Thursday, April 15, 2004

armagideon time?

i was just staring down at earth. it is night, and the lights are on. rather beautiful. a radiant orb ... true, all flattened out into a rectangle, and smeared a bit into the corners and edges, but still quite pretty.

tonight, "angel" came to its expected peak, and our heroes learned they've been working for the wrong side. which they knew, which is extremely darkly funny. there was a speech about how, despite this knowledge, angel sat at his desk and signed the checks anyway. and meanwhile, the apocalypse has begun -- it's going on all around them, 24/7 -- and angel was too busy ... i think it was, accepting the way the world is. and heroes don't do that. and in his complacency, he was already down two soldiers, before he even knew there was a war on.

maybe angel tried to fool himself into thinking he was fighting the good fight from the inside, because he could not stand the idea of never winning. i don't think the point of fighting -- evil, whatever you want to call it -- is to win. it's to fight. buffy knew that. (not to sound like too much of a slayer geek.) i think it's one of those hard truths that everybody learns, and then they either choose to deal with it or choose to deny it. (like death. aging. illness. taxes.) you can't win, you can only fight.

what do we fight for?

i just read a graphic novel called it's a bird. it's a weird kind of meta story about superman, or really it's about a comics writer who gets the chance to write superman, just when things in his life are particularly not super. his whole rumination on superman hits all the points of origin, and yet manages to tease out threads of who superman is that are uniquely observed. the writer learns something, i think, about the appeal of a character he'd never particularly related to. while never quite putting superman in the action, he manages to make a weird kind of sense of superman ... and in so doing explores the nature of true, human heroism. while trolling through history and philosophy and psychology and family. sad yet uplifting, but not maudlin. kind of profound.

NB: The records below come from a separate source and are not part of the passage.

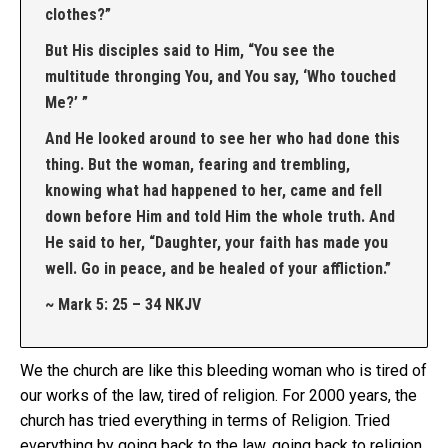
clothes?”
But His disciples said to Him, “You see the
multitude thronging You, and You say, ‘Who touched
Me?’ ”
And He looked around to see her who had done this
thing. But the woman, fearing and trembling,
knowing what had happened to her, came and fell
down before Him and told Him the whole truth. And
He said to her, “Daughter, your faith has made you
well. Go in peace, and be healed of your affliction.”
~ Mark 5: 25 – 34 NKJV
We the church are like this bleeding woman who is tired of
our works of the law, tired of religion. For 2000 years, the
church has tried everything in terms of Religion. Tried
everything by going back to the law, going back to religion,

and the 9/11 commission hearings roll on, and the president makes his first press conference since the war started. only the third of his term. and he says something, regarding terrorists, to the effect of, they were at war with us, but we weren't at war with them. and that he quickly put us on a war footing. and he even said "of course you can" win a war on terrorism. which is basically saying you can win a war on evil. i find that blindingly naive. although i don't think he really believes it, it's still chilling.

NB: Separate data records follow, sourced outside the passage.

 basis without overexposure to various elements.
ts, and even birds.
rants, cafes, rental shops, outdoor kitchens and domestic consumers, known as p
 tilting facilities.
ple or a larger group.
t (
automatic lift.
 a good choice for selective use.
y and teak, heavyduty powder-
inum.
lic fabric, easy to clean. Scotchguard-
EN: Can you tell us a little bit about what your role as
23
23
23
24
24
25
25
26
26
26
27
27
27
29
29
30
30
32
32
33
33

and so, there's earth. all dressed up in its finest bling. beautiful. terrible. strange. smelly. breathtaking. crowded. empty. polluted. pristine. a big giant ball of contradictions ... but all we've got. and what of this war without end? (how LONG does it take to beat terror?) is this the apocalypse? not in any doom-prophet, take-me-now-jesus way; just in the critical-mass sense. big, bad shit happens on this planet quite a lot. things get swept away. humans are meant to annihilate each other, perhaps. yet people are so much alike. are we all just going along with it, letting the powers make us feel like a part of something, so we will sit behind our desks and write the checks, and do nothing because we want to be winners? not losers?

so the lights will eventually go out, leaving only another cold dead mass floating in space. and why should i then fight to make anything of my life? it is daunting, all this potential oblivion. in the endgame of endgames, it's dust to dust to nothingness.

yeah, but. i don't expect to win. and so i fight on.